The market for electronic commerce payment services has just gained a heavyweight competitor, who promises to increase competition in the segment. Bradesco, Banco do Brasil and Cielo Wednesday announced the creation of Stelo, an intermediary of online payments for commercial establishments and “virtual pocketbook” for consumers.
The new company marks the entrance of banks in a field until then dominated by independent and internet-linked companies, such as Mercado Pago (owned by Mercado Libre), PagSeguro (from the Uol group), Paypal and Moip.

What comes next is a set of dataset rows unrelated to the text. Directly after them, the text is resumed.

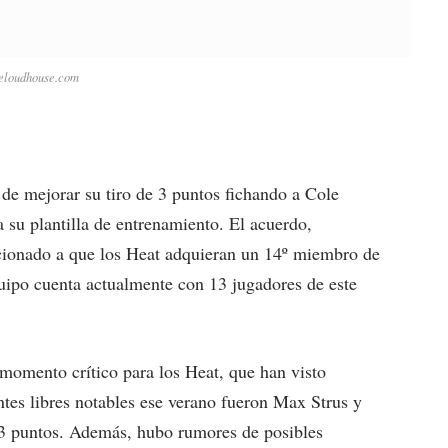
heloudhouse.com
 de mejorar su tiro de 3 puntos fichando a Cole
 su plantilla de entrenamiento. El acuerdo,
cionado a que los Heat adquieran un 14º miembro de
quipo cuenta actualmente con 13 jugadores de este
momento crítico para los Heat, que han visto
tes libres notables ese verano fueron Max Strus y
 3 puntos. Además, hubo rumores de posibles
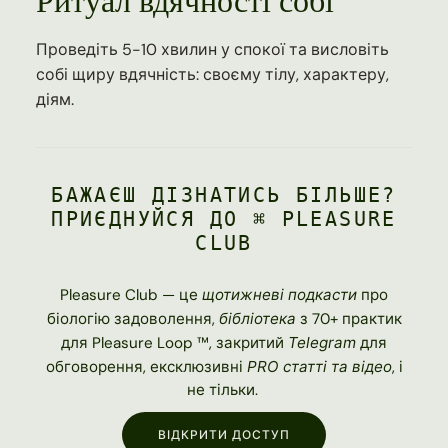
Проведіть 5-10 хвилин у спокої та висловіть
собі щиру вдячність: своєму тілу, характеру,
діям.
БАЖАЄШ ДІЗНАТИСЬ БІЛЬШЕ?
ПРИЄДНУЙСЯ ДО ⌘ PLEASURE
CLUB
Pleasure Club — це
щотижневі подкасти
про
біологію задоволення,
бібліотека
з 70+ практик
для Pleasure Loop ™, закритий
Telegram
для
обговорення, ексклюзивні
PRO статті та відео
, і
не тільки.
ВІДКРИТИ ДОСТУП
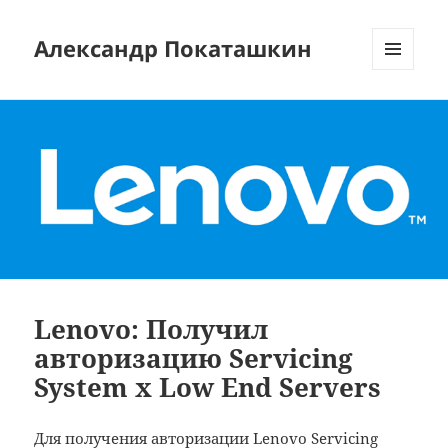
Александр Покаташкин
МЕНЮ
И
ВИДЖЕТЫ
Lenovo: Получил
авторизацию Servicing
System x Low End Servers
Для получения авторизации Lenovo Servicing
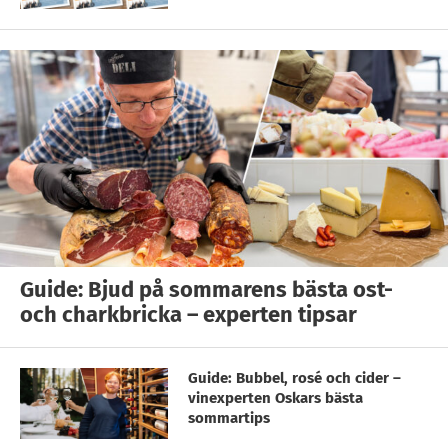
Guide: Bjud på sommarens bästa ost-
och charkbricka – experten tipsar
Guide: Bubbel, rosé och cider –
vinexperten Oskars bästa
sommartips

Known as “payment facilitators,” these companies are an alternative for retailers to the traditional payment-processing companies (like Cielo and Rede) at the time to decide on whether to accept credit card purchases. Their main appeal is to assume the risks of fraud, which is the responsibility of retailers in online purchases.
“This is the first company of its kind created by banks in Latin America,” says Marcelo Noronha, executive director of Bradesco. According to him, e-commerce transacted $52 billion last year, including airlines. The estimate is that it reaches R$74 billion in transactions in 2016.
According to Igor Senra, executive president of Moip, between 20% and 30% of commercial sales volume is transacted via facilitators. He recalls, however, that the scope of action of the companies grew in recent years, also to transactions in the physical realm. In the spaces left by the large payment processors, they try to gain ground among small shop owners using card readers coupled to cell phones and tablets. “There (among the small shop owners) the volume is even larger. Door to door sales alone account for R$50 billion in the country,” says Mr. Senra.
Stelo’s goal is to carry out R$2.5 billion in e-commerce transactions and have 4 million active users (at least one transaction per month) through 2016. For 2018, the target is to have R$9 billion in transaction and 10 million users. “Our levers for growth are very strong, because we’re going to act simultaneously on both ends: on accrediting establishments and on reaching consumers with the virtual pocketbook,” says Ronaldo Varela, CEO of Stelo.
Stelo is in an operational test phase and will effectively begin operation in the second half. According to Mr. Varela, the company’s technological platform was developed in house, integrating its own tools with those of global technology suppliers, such as the case of its risk analysis platform.